# [WORK REQUEST]
Scan the records for lines with the word "Thema", and copy every such line.

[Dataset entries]
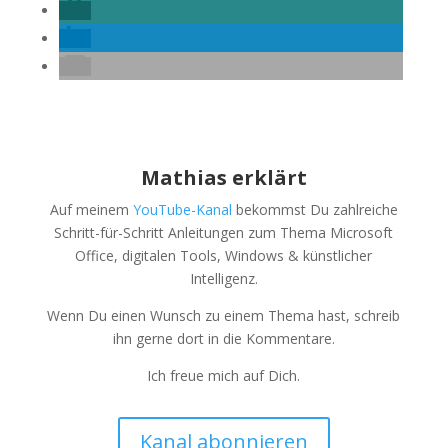
Mathias erklärt
Auf meinem
YouTube-Kanal
bekommst Du zahlreiche
Schritt-für-Schritt Anleitungen zum Thema Microsoft
Office, digitalen Tools, Windows & künstlicher
Intelligenz.
Wenn Du einen Wunsch zu einem Thema hast, schreib
ihn gerne dort in die Kommentare.
Ich freue mich auf Dich.
Kanal abonnieren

# [WRITTEN ANSWER]
Schritt-für-Schritt Anleitungen zum Thema Microsoft
Wenn Du einen Wunsch zu einem Thema hast, schreib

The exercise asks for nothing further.